Well... L’esthète (euh...) n’a pas été déçu. Les trois comédiennes y sont si sublimement belles que pour rester deux secondes dans un registre plus élevé et donner dans l’allusion littéraire de bon aloi, j’ai frôlé le syndrome de Stendhal* ! Détail plus délicieusement insupportable, Aurel semble s’être amusé à émoustiller le spectateur graduellement.

 

- Anna Karina apparaît la première, sage jeune femme au regard un peu triste qui joue au chat et à la souris avec un dragueur aussi passionné que gauche, un jeu commenté "off" tel les rounds d’un match de boxe. Un traitement typiquement "Nouvelle Vague". Le petit jeu d’Hélène qui a auparavant largué un amoureux trop peu audacieux à son goût m’a rappelé une phrase qui disait à peu près ceci : "Je suis parfois si correct avec les femmes qu’elles sont obligées de me rappeler à l’inconvenance" ;

 

- Puis vient Joanna Shimkus à propos de laquelle je suis obligé de m’étendre (en tout bien tout honneur, malheureusement) car elle est la moins connue des trois et (à mes yeux) la plus craquante. Cette adorable personne a eu une carrière cinématographique bien trop courte (je vous rassure, elle va très bien) ce qui permet de dire qu’elle restera éternellement la fée qui irradia la pellicule d’une douzaine de films des années 60 et début 70. Comme Anna et Elsa, elle débuta comme mannequin et son extraordinaire photogénie la fit considérer par le magazine "Vogue" comme "The prettiest girl in the world". Un superlatif courant dans ce type de presse mais dans son cas, difficile à contredire.
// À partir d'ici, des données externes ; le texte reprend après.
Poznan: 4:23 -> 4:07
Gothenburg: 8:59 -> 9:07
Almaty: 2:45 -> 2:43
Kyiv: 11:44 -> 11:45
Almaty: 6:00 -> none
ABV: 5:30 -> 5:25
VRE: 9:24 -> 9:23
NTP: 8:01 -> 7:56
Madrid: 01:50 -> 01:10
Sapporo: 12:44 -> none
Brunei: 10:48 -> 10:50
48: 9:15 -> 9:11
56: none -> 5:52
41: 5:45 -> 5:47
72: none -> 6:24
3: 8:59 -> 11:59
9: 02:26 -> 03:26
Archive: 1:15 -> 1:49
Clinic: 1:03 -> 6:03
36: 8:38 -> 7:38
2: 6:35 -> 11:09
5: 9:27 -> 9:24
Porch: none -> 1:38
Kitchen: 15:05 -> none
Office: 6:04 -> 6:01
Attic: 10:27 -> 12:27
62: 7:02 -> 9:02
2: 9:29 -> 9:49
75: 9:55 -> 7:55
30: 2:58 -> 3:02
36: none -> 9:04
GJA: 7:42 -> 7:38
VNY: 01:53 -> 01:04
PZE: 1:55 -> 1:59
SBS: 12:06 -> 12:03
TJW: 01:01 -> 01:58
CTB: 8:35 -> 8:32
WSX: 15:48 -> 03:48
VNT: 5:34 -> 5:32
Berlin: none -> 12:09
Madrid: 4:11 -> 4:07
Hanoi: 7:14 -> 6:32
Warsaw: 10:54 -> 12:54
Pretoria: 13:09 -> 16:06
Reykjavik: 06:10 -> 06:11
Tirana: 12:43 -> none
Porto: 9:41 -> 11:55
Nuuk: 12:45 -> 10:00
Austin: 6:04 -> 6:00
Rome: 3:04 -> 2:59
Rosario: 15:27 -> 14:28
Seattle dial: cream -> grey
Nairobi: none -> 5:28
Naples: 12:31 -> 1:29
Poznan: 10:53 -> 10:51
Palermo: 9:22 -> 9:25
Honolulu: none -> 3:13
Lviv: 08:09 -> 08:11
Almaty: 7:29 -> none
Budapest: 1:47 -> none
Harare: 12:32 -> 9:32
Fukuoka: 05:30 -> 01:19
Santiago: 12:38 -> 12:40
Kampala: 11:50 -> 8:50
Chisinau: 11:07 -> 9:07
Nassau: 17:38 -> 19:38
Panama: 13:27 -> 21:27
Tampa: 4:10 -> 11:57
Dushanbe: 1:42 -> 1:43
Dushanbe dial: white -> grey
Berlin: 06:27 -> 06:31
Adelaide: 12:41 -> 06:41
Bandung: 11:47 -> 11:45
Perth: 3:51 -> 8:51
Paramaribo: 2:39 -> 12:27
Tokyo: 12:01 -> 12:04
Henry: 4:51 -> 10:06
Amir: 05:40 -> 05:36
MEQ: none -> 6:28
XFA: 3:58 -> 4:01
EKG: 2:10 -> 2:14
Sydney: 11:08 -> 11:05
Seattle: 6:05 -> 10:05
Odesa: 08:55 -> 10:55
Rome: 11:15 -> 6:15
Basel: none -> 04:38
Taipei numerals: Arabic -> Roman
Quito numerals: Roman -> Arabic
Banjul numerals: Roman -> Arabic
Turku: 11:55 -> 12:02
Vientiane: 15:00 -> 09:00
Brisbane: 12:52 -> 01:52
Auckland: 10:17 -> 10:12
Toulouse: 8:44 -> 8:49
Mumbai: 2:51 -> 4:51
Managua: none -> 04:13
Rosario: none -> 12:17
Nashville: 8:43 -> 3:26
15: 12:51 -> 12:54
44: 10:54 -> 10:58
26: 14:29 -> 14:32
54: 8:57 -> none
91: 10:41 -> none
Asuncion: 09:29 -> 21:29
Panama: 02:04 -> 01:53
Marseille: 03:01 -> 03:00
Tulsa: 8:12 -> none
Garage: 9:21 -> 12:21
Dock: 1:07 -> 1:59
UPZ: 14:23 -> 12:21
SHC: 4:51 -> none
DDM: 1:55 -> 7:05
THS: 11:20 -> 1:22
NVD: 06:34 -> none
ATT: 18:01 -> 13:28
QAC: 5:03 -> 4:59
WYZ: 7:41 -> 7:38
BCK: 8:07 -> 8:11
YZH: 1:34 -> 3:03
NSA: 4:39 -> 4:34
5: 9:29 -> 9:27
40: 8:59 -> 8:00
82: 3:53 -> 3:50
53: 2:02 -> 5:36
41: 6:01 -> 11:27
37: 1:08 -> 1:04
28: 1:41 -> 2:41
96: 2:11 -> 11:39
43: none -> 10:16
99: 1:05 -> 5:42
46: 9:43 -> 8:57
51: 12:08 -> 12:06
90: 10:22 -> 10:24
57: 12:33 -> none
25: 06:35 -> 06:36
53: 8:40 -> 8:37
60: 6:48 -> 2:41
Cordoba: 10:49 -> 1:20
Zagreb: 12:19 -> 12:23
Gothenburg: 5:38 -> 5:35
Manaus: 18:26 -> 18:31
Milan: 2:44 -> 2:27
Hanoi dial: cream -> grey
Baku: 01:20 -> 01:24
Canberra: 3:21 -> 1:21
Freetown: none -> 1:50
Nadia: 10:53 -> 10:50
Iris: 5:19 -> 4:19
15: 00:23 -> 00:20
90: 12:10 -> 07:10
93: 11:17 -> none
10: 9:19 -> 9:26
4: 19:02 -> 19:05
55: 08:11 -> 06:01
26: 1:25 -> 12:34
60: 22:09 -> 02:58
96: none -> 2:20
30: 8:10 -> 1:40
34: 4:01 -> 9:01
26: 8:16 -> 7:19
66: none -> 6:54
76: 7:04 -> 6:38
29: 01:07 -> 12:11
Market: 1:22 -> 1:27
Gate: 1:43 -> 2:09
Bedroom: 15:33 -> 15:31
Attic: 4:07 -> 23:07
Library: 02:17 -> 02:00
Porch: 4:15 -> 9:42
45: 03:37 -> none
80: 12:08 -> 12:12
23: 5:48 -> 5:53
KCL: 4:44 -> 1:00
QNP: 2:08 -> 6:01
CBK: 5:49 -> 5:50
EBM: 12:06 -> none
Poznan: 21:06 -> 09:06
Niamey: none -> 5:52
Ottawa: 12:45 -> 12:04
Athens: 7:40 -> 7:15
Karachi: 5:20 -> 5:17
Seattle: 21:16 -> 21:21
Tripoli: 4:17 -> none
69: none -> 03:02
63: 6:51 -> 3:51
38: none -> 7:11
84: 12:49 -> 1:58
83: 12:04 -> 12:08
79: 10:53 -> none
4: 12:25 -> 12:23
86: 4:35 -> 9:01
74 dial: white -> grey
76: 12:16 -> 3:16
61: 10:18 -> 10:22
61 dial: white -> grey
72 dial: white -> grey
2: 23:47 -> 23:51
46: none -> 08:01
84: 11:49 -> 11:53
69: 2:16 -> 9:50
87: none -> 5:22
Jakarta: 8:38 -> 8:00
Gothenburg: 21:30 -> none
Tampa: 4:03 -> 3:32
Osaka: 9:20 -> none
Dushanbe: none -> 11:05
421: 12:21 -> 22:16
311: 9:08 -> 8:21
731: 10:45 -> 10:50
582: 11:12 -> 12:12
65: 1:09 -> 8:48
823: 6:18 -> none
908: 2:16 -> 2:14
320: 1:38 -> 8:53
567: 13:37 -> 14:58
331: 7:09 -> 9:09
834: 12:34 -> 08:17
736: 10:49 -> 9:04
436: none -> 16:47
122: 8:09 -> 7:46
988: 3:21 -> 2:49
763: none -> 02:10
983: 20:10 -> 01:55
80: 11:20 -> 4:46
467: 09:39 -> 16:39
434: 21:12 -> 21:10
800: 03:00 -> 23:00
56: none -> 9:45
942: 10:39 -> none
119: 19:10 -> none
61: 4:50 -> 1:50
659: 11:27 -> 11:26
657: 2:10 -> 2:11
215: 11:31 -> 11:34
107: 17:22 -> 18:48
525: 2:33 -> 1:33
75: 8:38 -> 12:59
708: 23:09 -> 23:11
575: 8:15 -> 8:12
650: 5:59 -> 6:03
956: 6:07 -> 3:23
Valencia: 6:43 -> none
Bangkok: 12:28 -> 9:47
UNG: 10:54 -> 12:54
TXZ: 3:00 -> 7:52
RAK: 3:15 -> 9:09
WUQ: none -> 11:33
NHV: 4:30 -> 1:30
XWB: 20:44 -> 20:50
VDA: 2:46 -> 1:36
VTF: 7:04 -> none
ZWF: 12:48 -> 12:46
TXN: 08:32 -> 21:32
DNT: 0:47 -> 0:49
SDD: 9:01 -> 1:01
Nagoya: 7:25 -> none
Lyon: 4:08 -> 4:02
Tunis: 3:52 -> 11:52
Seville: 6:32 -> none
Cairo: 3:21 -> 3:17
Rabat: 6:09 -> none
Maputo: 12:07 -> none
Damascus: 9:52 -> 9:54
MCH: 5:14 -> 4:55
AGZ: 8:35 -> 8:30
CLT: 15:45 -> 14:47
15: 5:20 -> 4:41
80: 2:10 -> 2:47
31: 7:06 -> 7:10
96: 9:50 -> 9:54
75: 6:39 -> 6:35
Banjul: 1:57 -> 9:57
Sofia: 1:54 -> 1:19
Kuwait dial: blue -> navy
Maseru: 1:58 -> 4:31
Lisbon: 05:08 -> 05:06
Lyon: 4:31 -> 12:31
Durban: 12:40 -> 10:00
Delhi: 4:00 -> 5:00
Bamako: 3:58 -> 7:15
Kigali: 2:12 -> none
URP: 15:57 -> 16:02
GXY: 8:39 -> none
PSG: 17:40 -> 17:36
Une carrière courte mais aux choix heureux : muse (inaccessible) de Robert Enrico pour Les aventuriers, Tante Zita et Ho !, un second rôle dans le très baroque Boom ! de Losey, une participation dans le film à sketches Paris vu par... pour l’épisode signé par Godard (avec un personnage très proche de celui de De l’amour), quelques apparitions furtives dans Qui êtes-vous, Polly Maggoo ? et La prisonnière, quelques autres films paraît-il très bien comme The virgin and the gypsy... Elle laissa tomber le cinéma en 1971 pour les bras de Sidney Poitier, rencontré sur le tournage de The Lost man (sale beau gosse, va !). Leur fille Tamiia joua récemment dans le dernier Tarantino. De l’amour furent ses débuts devant la caméra. Je n’en dirais pas plus mais je pense que Joanna du provoquer des centaines de vocations de dentiste quand on voit avec quel soin le chef op’ éclaire sa frimousse lorsque Piccoli la place sur la chaise à torture ;

 

- Et enfin le coup de grâce en la personne d’Elsa Martinelli (qui porte ici le prénom de Mathilde dont se souviendra peut-être Aurel pour son ami Truffaut vingt ans plus tard). Elsa joue une amazone moderne, dragueuse et mutine au volant de sa décapotable MG. Cela donne une très originale scène de poursuite automobile amoureuse dans les sous-bois, version actualisée des cavalcades galantes des siècles précédents. Chacun dans sa bagnole d’égoïste avant d’opter pour le transport en commun. Tout le film respire la sensualité, une sensualité... trufaldienne, au sens de la passion qu’éprouvait Claude Rich en enregistrant le son d’un bas de soie glissant sur une jambe dans La mariée était en noir. Aurel a compris qu’un dos qui se laisse dénuder et un gros plan de joues qui se frôlent peuvent bien plus troubler en suggérant. De toute façon, la censure d’alors ne lui aurait pas permis davantage malgré une astuce un peu hypocrite de sa part lorsque Piccoli montre ses films-trophées de chasseur de femmes. Sa longue étreinte en carrosse moderne avec Elsa Martinelli m’émeut mille fois plus que la première scène de 37,2° le matin, si vous voyez ce que j’entends par là (et Pierre Dac me répondrait que je ne risque pas d’entendre grand chose de ce côté). Un épisode et donc un film qui s’achève (presque) sur une plage comme tant d’autres films de cette époque, des 400 coups à Un homme et une femme.

 

Pour l’aspect accessoires 60’s, De l’amour est aussi une véritable pub de luxe pour une quatrième déesse, celle de chez Citroën que conduit Piccoli avec une assurance littéralement... "auto-satisfaite". La DS, symbole de réussite sociale et de bon goût, véhicule aux formes féminines, libérées et vindicatives qui sera un des objets sociologiques choisis par Roland Barthes pour son essai Mythologies.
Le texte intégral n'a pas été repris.